Dataset records
——————
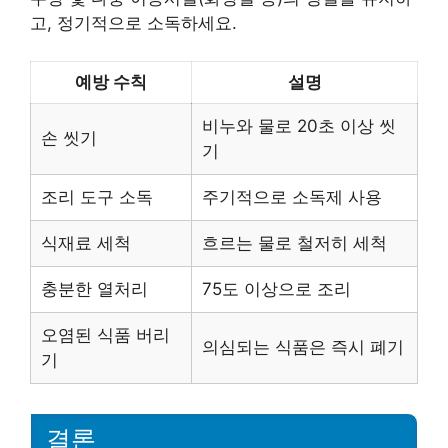
고, 정기적으로 소독하세요.
예방 수칙
설명
비누와 물로 20초 이상 씻
손 씻기
기
조리 도구 소독
주기적으로 소독제 사용
식재료 세척
흐르는 물로 철저히 세척
충분한 열처리
75도 이상으로 조리
오염된 식품 버리
의심되는 식품은 즉시 폐기
기
결론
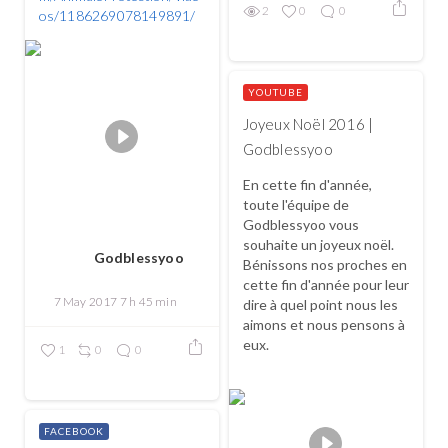
2
0
0
os/1186269078149891/
YOUTUBE
Joyeux Noël 2016 |
Godblessyoo
En cette fin d'année,
toute l'équipe de
Godblessyoo vous
souhaite un joyeux noël.
Godblessyoo
Bénissons nos proches en
cette fin d'année pour leur
7 May 2017 7 h 45 min
dire à quel point nous les
aimons et nous pensons à
eux.
1
0
0
...
FACEBOOK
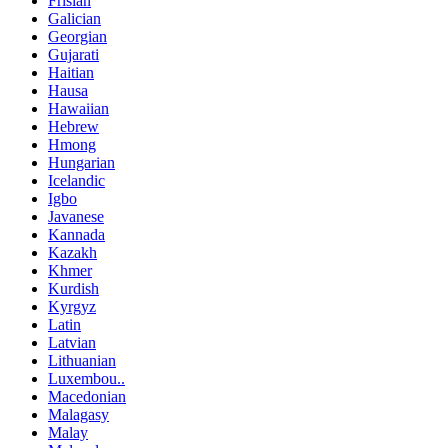
Frisian
Galician
Georgian
Gujarati
Haitian
Hausa
Hawaiian
Hebrew
Hmong
Hungarian
Icelandic
Igbo
Javanese
Kannada
Kazakh
Khmer
Kurdish
Kyrgyz
Latin
Latvian
Lithuanian
Luxembou..
Macedonian
Malagasy
Malay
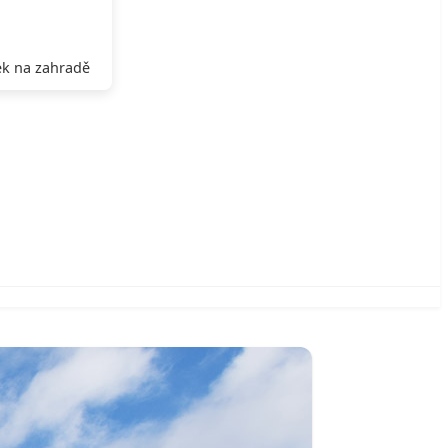
k na zahradě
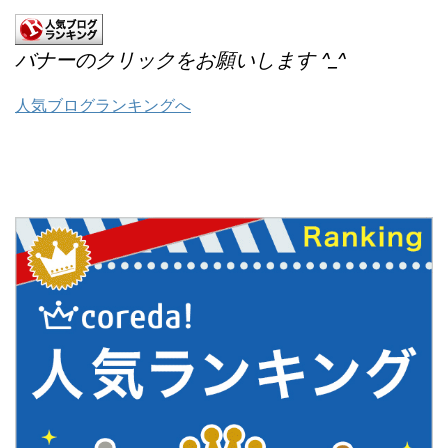
バナーのクリックをお願いします ^_^
人気ブログランキングへ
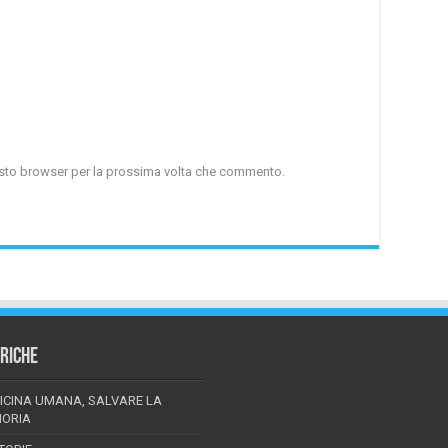
uesto browser per la prossima volta che commento.
RICHE
ICINA UMANA, SALVARE LA
ORIA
——————
**Task brief**.
Go through the data and show each line that holds "cette".

**Task output**.
En cette fin d'année,
cette fin d'année pour leur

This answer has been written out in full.